Casi tan desaforada como la personalidad de su urdidor, la mentada Cidade es todo un monumento a la desmesura desde cualquier perspectiva que se contemple. Ya sea el de su formidable coste cercano a los 500 millones de euros, ya el de su colosal tamaño, ya el de la genialidad de formas y técnicas arquitectónicas que le ha proporcionado su creador, Peter Eisenman. Un arquitecto con fama de extravagante pareja a la de Gaudí, autor de una fascinadora Sagrada Familia que, al igual que esta segunda catedral laica de Compostela, sigue todavía inacabada.
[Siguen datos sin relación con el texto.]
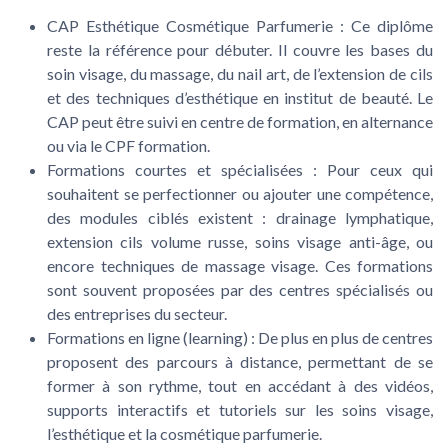
CAP Esthétique Cosmétique Parfumerie
: Ce diplôme
reste la référence pour débuter. Il couvre les bases du
soin visage, du massage, du nail art, de l’extension de cils
et des techniques d’esthétique en institut de beauté. Le
CAP peut être suivi en centre de formation, en alternance
ou via le CPF formation.
Formations courtes et spécialisées
: Pour ceux qui
souhaitent se perfectionner ou ajouter une compétence,
des modules ciblés existent : drainage lymphatique,
extension cils volume russe, soins visage anti-âge, ou
encore techniques de massage visage. Ces formations
sont souvent proposées par des centres spécialisés ou
des entreprises du secteur.
Formations en ligne (learning)
: De plus en plus de centres
proposent des parcours à distance, permettant de se
former à son rythme, tout en accédant à des vidéos,
supports interactifs et tutoriels sur les soins visage,
l’esthétique et la cosmétique parfumerie.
Objetan los críticos que un empeño tan faraónico como el de la Cidade da Cultura carece de sentido alguno, dada la escasez de recursos financieros que para su desventura aflige a Galicia. Razón no ha de faltarles, desde luego; pero tampoco el dinero lo es todo en según qué cuestiones.

En realidad, la descomunal obra del monte Gaiás no podría entenderse sin tener en cuenta el temperamento de su impulsor. Fraga es a fin de cuentas uno de los últimos referentes –si no el último- de toda una glaciación de políticos desmesurados que alumbró Europa tras la posguerra. Gentes como el británico Churchill, el alemán Adenauer o el francés De Gaulle que, a pesar de ciertas distancias acaso insalvables con Don Manuel, coinciden en su afición a las grandes y aparentemente utópicas empresas.

Escojamos, por meras razones de proximidad, el caso del general De Gaulle. Su huella fue lo bastante honda como para que todos los presidentes que le sucedieron en el cargo acabaran por hacer suya la política de "grandeur" (grandeza) fabricada por este moderno y mucho más espigado émulo de Napoleón. Socialistas o de derechas, todos los sucesores de De Gaulle fueron gaullistas. El conservador Pompidou edificó, por ejemplo, el carísimo Centro de Arte Contemporáneo que lleva su nombre; y también el socialista Mitterrand prestó el suyo a la gigantesca Biblioteca Nacional de Francia construida bajo su impulso.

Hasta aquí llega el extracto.